How the First Bra Was Created: A Story That Changed Women's Fashion
In 1913, Mary Phelps Jacob sewed together two handkerchiefs — and changed women’s fashion forever. This is the inspiring story of how the first bra was born, not from trends, but from the need to breathe and feel free
Nowadays, a woman’s bra is practically a wardrobe need. Its appearance, however, was the product of a daring, sensible, and intuitive deed by a single lady who only wished to feel more liberated, not a fashion fad.
This is the tale of Mary Phelps Jacob, who revolutionized the lingerie industry for women.
How It All Began: An Evening Gown and an Uncomfortable Corset
It was 1913. Mary Phelps Jacob, a young American woman from an affluent family in New York, was getting ready for another high-society event. She chose a fashionable dress made of thin fabric — light, airy, with bare shoulders.
But wearing it over a traditional corset turned out to be a problem.
In addition to being stiff and tight, the corset made breathing difficult and its boning protruded through the cloth, distorting the form.
Mary recognized as she stood in front of the mirror that what was underneath the dress, not the garment itself, was ruining her appearance.
An Improvisation That Became an Invention
Mary, unable to bear the pain, requested that her maid bring her a needle with thread, some ribbon and two silk handkerchiefs. Together, they sewed these basic elements into a lightweight, flexible construction:
- Everything was soft, cozy, and nearly undetectable on the body;
- two triangles constructed out of the handkerchiefs served as the cups;
- ribbons wrapped around the torso and over the shoulders.
This led to the creation of the first bra in history, which supported the body’s natural shape without the need for compression or boning.
First Test: The Ball and the “Wow” Effect
Mary looked stunning as she donned the new structure underneath her evening gown. She breathed freely and with elegance.

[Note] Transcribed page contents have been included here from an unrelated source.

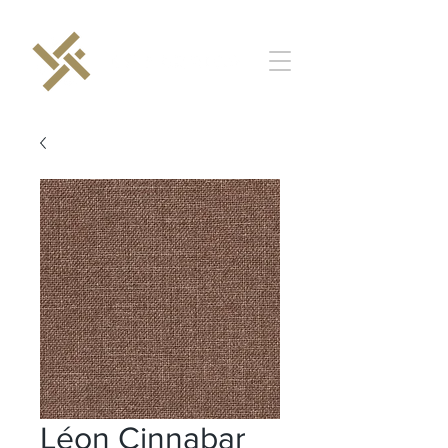
Léon Cinnabar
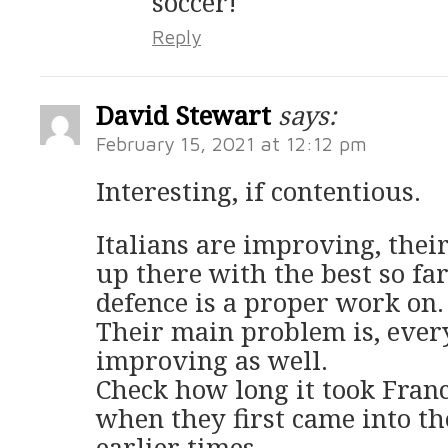
soccer!
Reply
David Stewart
says:
February 15, 2021 at 12:12 pm
Interesting, if contentious.
Italians are improving, their
up there with the best so far
defence is a proper work on.
Their main problem is, every
improving as well.
Check how long it took France
when they first came into t
earlier times.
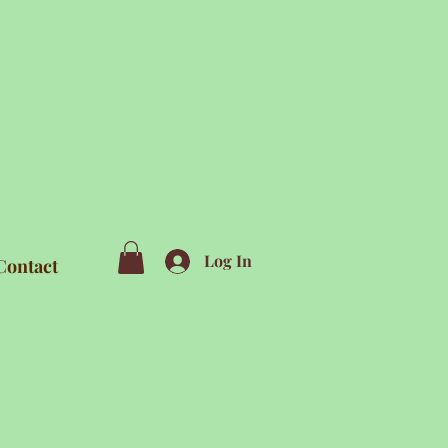
Log In
Contact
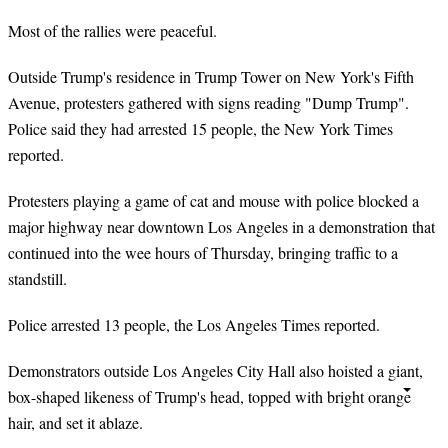
Most of the rallies were peaceful.
Outside Trump's residence in Trump Tower on New York's Fifth
Avenue, protesters gathered with signs reading "Dump Trump".
Police said they had arrested 15 people, the New York Times
reported.
Protesters playing a game of cat and mouse with police blocked a
major highway near downtown Los Angeles in a demonstration that
continued into the wee hours of Thursday, bringing traffic to a
standstill.
Police arrested 13 people, the Los Angeles Times reported.
Demonstrators outside Los Angeles City Hall also hoisted a giant,
box-shaped likeness of Trump's head, topped with bright orange
hair, and set it ablaze.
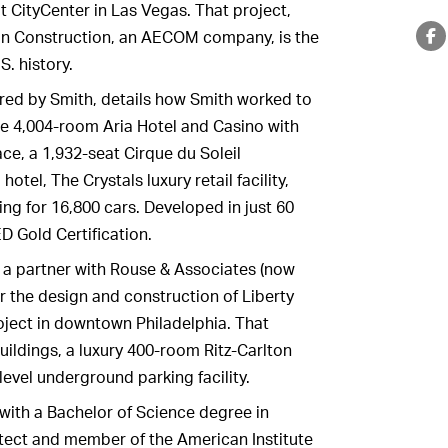
ot CityCenter in Las Vegas. That project,
an Construction, an AECOM company, is the
S. history.
ored by Smith, details how Smith worked to
he 4,004-room Aria Hotel and Casino with
ce, a 1,932-seat Cirque du Soleil
tel, The Crystals luxury retail facility,
ing for 16,800 cars. Developed in just 60
D Gold Certification.
 a partner with Rouse & Associates (now
or the design and construction of Liberty
oject in downtown Philadelphia. That
uildings, a luxury 400-room Ritz-Carlton
-level underground parking facility.
 with a Bachelor of Science degree in
itect and member of the American Institute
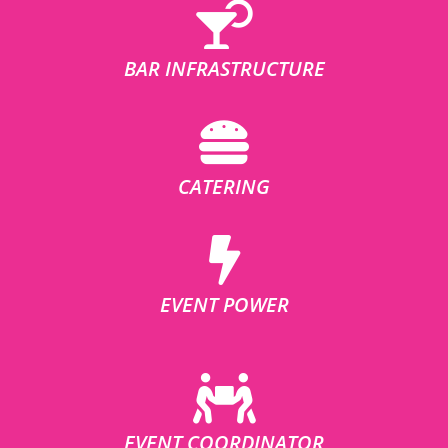
BAR INFRASTRUCTURE
CATERING
EVENT POWER
EVENT COORDINATOR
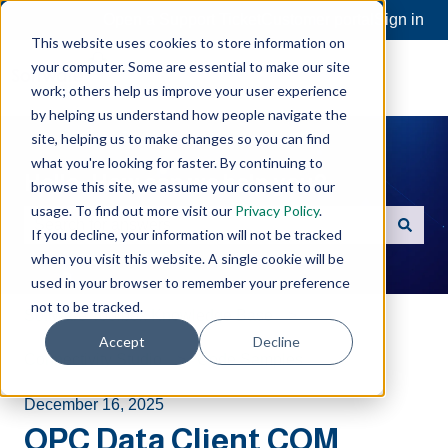
Open a Support Ticket
Customer portal
Sign in
This website uses cookies to store information on
your computer. Some are essential to make our site
work; others help us improve your user experience
by helping us understand how people navigate the
site, helping us to make changes so you can find
what you're looking for faster. By continuing to
Hello. How can we help you?
browse this site, we assume your consent to our
usage. To find out more visit our
Privacy Policy
.
If you decline, your information will not be tracked
There are no suggestions because the search field is e
when you visit this website. A single cookie will be
used in your browser to remember your preference
not to be tracked.
Software Toolbox Knowledge Base
Accept
Decline
Connectivity Studio
Code Samples
December 16, 2025
OPC Data Client COM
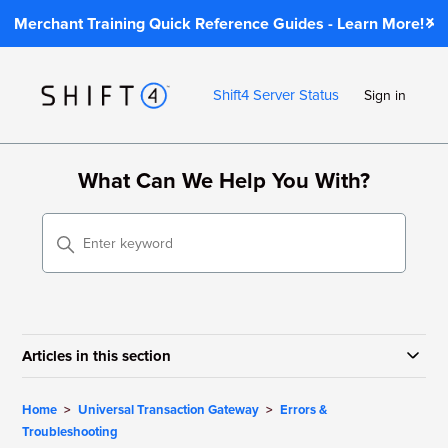
Merchant Training Quick Reference Guides - Learn More!
Shift4 Server Status
Sign in
What Can We Help You With?
Articles in this section
Home
Universal Transaction Gateway
Errors &
Troubleshooting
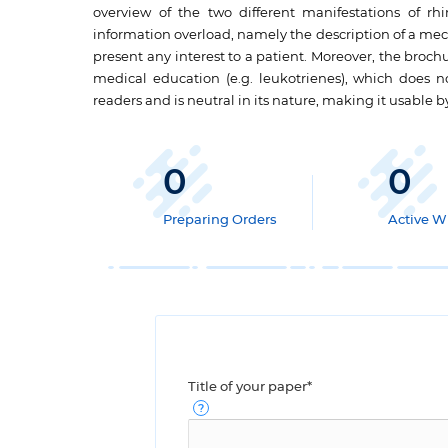
overview of the two different manifestations of rhin
information overload, namely the description of a mec
present any interest to a patient. Moreover, the broc
medical education (e.g. leukotrienes), which does not
readers and is neutral in its nature, making it usable b
0
0
Preparing Orders
Active Wr
Title of your paper*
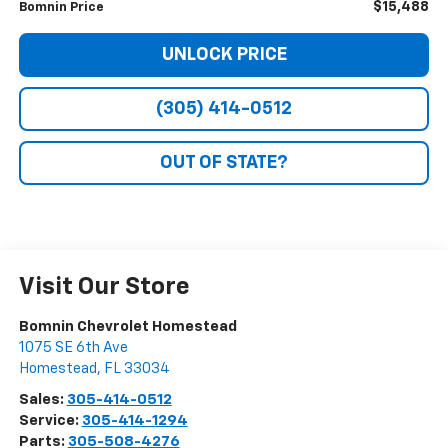
$15,488
Bomnin Price
UNLOCK PRICE
(305) 414-0512
OUT OF STATE?
Visit Our Store
Bomnin Chevrolet Homestead
1075 SE 6th Ave
Homestead
,
FL
33034
Sales:
305-414-0512
Service:
305-414-1294
Parts:
305-508-4276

Her companions were unable to look away from her during the event, asking, “What are you wearing under your dress?”
The women wanted her to create them the same type of underwear right away once they were impressed.
Mary realized: she had created something truly new. Not just a comfortable thing — but a potentially mass-market product that women had long needed but didn’t yet know existed.

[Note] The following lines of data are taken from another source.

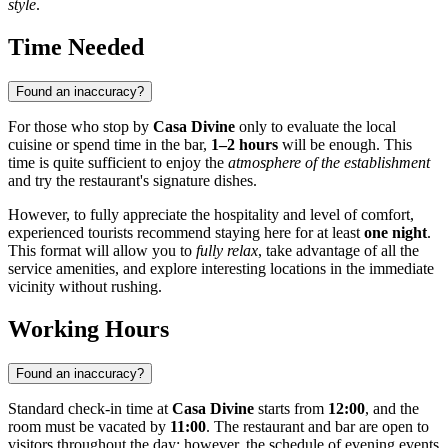
style
.
Time Needed
Found an inaccuracy?
For those who stop by
Casa Divine
only to evaluate the local
cuisine or spend time in the bar,
1–2 hours
will be enough. This
time is quite sufficient to enjoy the
atmosphere of the establishment
and try the restaurant's signature dishes.
However, to fully appreciate the hospitality and level of comfort,
experienced tourists recommend staying here for at least
one night
.
This format will allow you to
fully relax
, take advantage of all the
service amenities, and explore interesting locations in the immediate
vicinity without rushing.
Working Hours
Found an inaccuracy?
Standard check-in time at
Casa Divine
starts from
12:00
, and the
room must be vacated by
11:00
. The restaurant and bar are open to
visitors throughout the day; however, the schedule of evening events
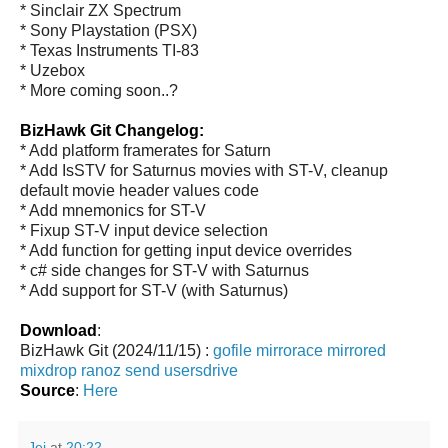
* Sinclair ZX Spectrum
* Sony Playstation (PSX)
* Texas Instruments TI-83
* Uzebox
* More coming soon..?
BizHawk Git Changelog:
* Add platform framerates for Saturn
* Add IsSTV for Saturnus movies with ST-V, cleanup
default movie header values code
* Add mnemonics for ST-V
* Fixup ST-V input device selection
* Add function for getting input device overrides
* c# side changes for ST-V with Saturnus
* Add support for ST-V (with Saturnus)
Download
:
BizHawk Git (2024/11/15) :
gofile
mirrorace
mirrored
mixdrop
ranoz
send
usersdrive
Source
:
Here
Jei
at
20:22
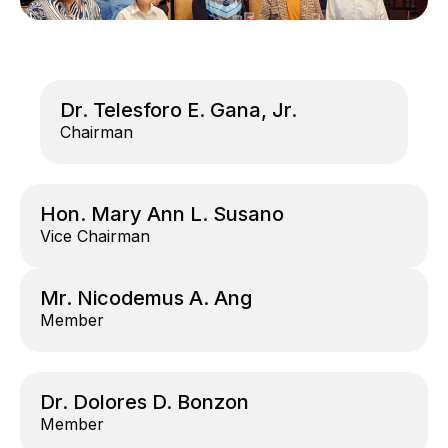
Dr. Telesforo E. Gana, Jr.
Chairman
Hon. Mary Ann L. Susano
Vice Chairman
Mr. Nicodemus A. Ang
Member
Dr. Dolores D. Bonzon
Member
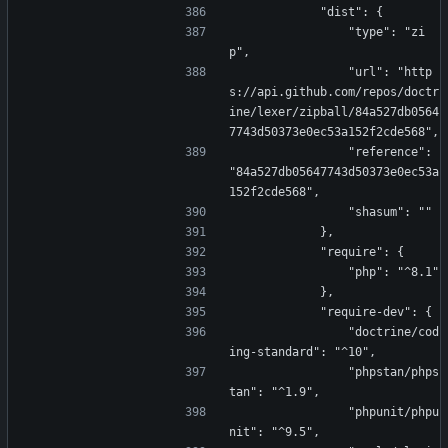
            "dist": {
                "type": "zi
p",
                "url": "http
s://api.github.com/repos/doctr
ine/lexer/zipball/84a527db0564
7743d50373e0ec53a152f2cde568",
                "reference": 
"84a527db05647743d50373e0ec53a
152f2cde568",
                "shasum": ""
            },
            "require": {
                "php": "^8.1"
            },
            "require-dev": {
                "doctrine/cod
ing-standard": "^10",
                "phpstan/phps
tan": "^1.9",
                "phpunit/phpu
nit": "^9.5",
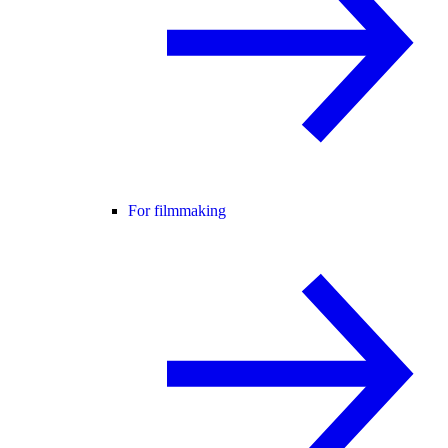
For filmmaking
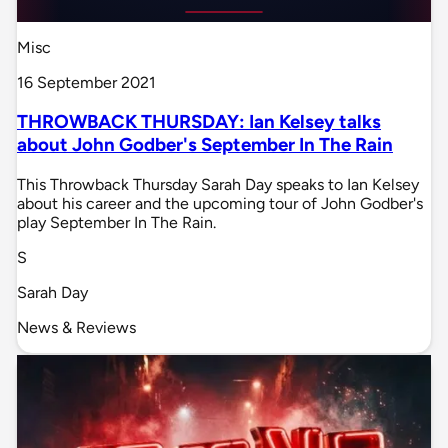
Misc
16 September 2021
THROWBACK THURSDAY: Ian Kelsey talks
about John Godber's September In The Rain
This Throwback Thursday Sarah Day speaks to Ian Kelsey
about his career and the upcoming tour of John Godber's
play September In The Rain.
S
Sarah Day
News & Reviews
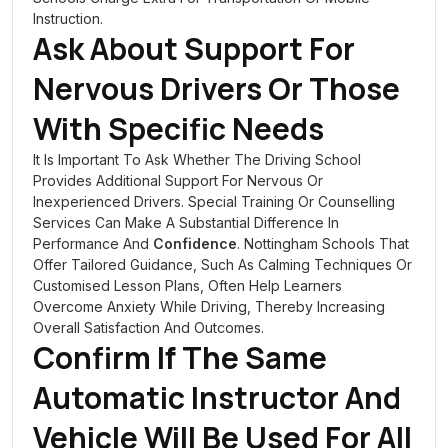
Instruction.
Ask About Support For
Nervous Drivers Or Those
With Specific Needs
It Is Important To Ask Whether The Driving School
Provides Additional Support For Nervous Or
Inexperienced Drivers. Special Training Or Counselling
Services Can Make A Substantial Difference In
Performance And
Confidence
. Nottingham Schools That
Offer Tailored Guidance, Such As Calming Techniques Or
Customised Lesson Plans, Often Help Learners
Overcome Anxiety While Driving, Thereby Increasing
Overall Satisfaction And Outcomes.
Confirm If The Same
Automatic Instructor And
Vehicle
Will Be Used For All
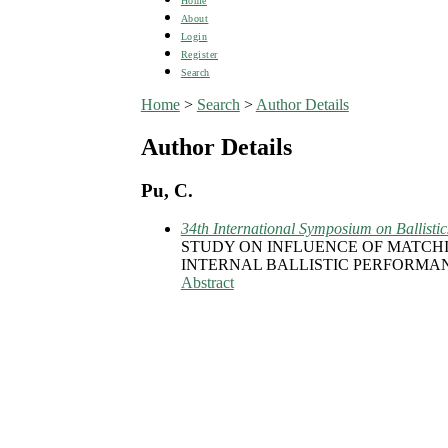
Home
About
Login
Register
Search
Home
>
Search
>
Author Details
Author Details
Pu, C.
34th International Symposium on Ballistic
STUDY ON INFLUENCE OF MATCH
INTERNAL BALLISTIC PERFORMA
Abstract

Alencon Lace and Regal Broadcloth Brassieres Ad, 1937Buyenlarge/Getty Images

Patent: The Birth of the “Backless Brassiere”
Mary took out papers. Draw the layout. Describe everything in its truest form. She also submitted a patent application to the USPTO in 1914. “Backless Brassiere” was the name of her creation.
She didn’t create an empire in fashion. Millions were not in her dreams. She just created it for herself, but it turned out that everyone else needed it as well.
Commercial Development: A Loss of Millions?
Mary didn’t want to make the innovation a business, even with the success and patent. She paid $1,500 to the Warner Brothers Corset Company in the 1920s for the rights to the bra.
Ironically, during the following 30 years, this corporation made almost $15 million from this patent.
Despite not becoming an entrepreneur, Mary’s name will live on in fashion history as the creator who liberated women.
She Didn’t Sew a Bra. She Sewed Freedom.
That moment, when a girl made a new kind of support using a needle and two handkerchiefs, came to represent the start of a new age.
That first bra had no lace.
No push-up.
No brand or label.
But it had something more important — choice.
The history of women’s underwear took a completely different turn after that.